* Task statement *
All of the data should be given again word for word, though the images are to be left out.

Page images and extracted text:
=-=-=
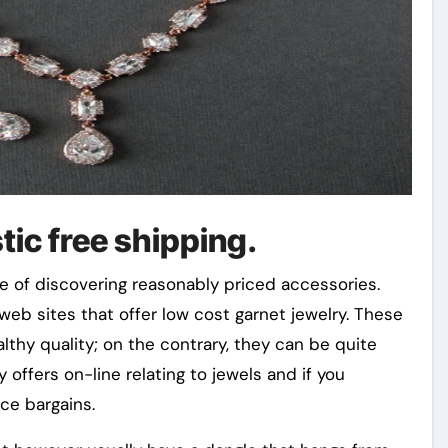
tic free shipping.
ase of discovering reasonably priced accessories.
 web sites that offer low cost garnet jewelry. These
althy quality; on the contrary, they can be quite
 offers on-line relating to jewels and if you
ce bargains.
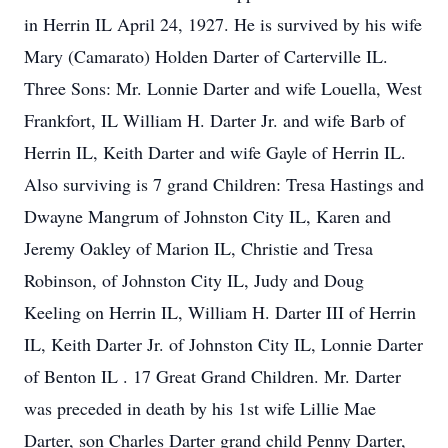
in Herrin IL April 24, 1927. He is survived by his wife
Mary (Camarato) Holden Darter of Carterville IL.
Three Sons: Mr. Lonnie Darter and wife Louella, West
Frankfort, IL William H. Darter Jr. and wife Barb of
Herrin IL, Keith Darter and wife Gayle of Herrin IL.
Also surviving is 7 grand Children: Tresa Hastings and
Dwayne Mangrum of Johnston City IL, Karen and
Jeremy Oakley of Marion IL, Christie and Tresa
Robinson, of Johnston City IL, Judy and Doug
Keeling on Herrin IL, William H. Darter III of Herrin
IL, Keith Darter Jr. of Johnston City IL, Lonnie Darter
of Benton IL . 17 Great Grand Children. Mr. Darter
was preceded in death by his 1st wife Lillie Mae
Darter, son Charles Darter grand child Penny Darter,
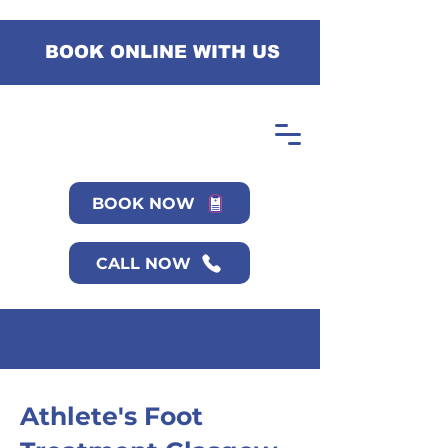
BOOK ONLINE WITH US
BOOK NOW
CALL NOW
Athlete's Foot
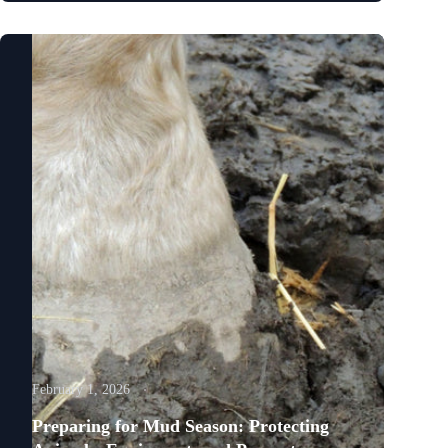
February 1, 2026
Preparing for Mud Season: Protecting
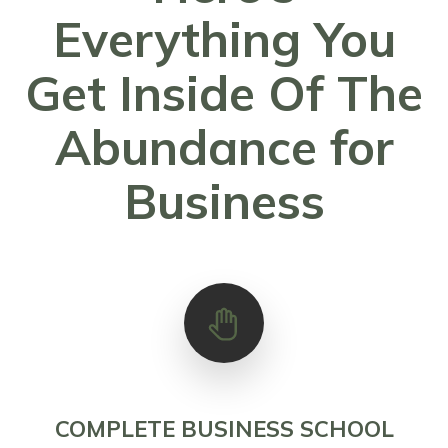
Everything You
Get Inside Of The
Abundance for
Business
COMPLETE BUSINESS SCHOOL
=-=-=
* Answer area *
tic free shipping.
ase of discovering reasonably priced accessories.
 web sites that offer low cost garnet jewelry. These
althy quality; on the contrary, they can be quite
 offers on-line relating to jewels and if you
ce bargains.
in Herrin IL April 24, 1927. He is survived by his wife
Mary (Camarato) Holden Darter of Carterville IL.
Three Sons: Mr. Lonnie Darter and wife Louella, West
Frankfort, IL William H. Darter Jr. and wife Barb of
Herrin IL, Keith Darter and wife Gayle of Herrin IL.
Also surviving is 7 grand Children: Tresa Hastings and
Dwayne Mangrum of Johnston City IL, Karen and
Jeremy Oakley of Marion IL, Christie and Tresa
Robinson, of Johnston City IL, Judy and Doug
Keeling on Herrin IL, William H. Darter III of Herrin
IL, Keith Darter Jr. of Johnston City IL, Lonnie Darter
of Benton IL . 17 Great Grand Children. Mr. Darter
was preceded in death by his 1st wife Lillie Mae
Darter, son Charles Darter grand child Penny Darter,
BOOK ONLINE WITH US
BOOK NOW
CALL NOW
Athlete's Foot
February 1, 2026
Preparing for Mud Season: Protecting
Everything You
Get Inside Of The
Abundance for
Business
COMPLETE BUSINESS SCHOOL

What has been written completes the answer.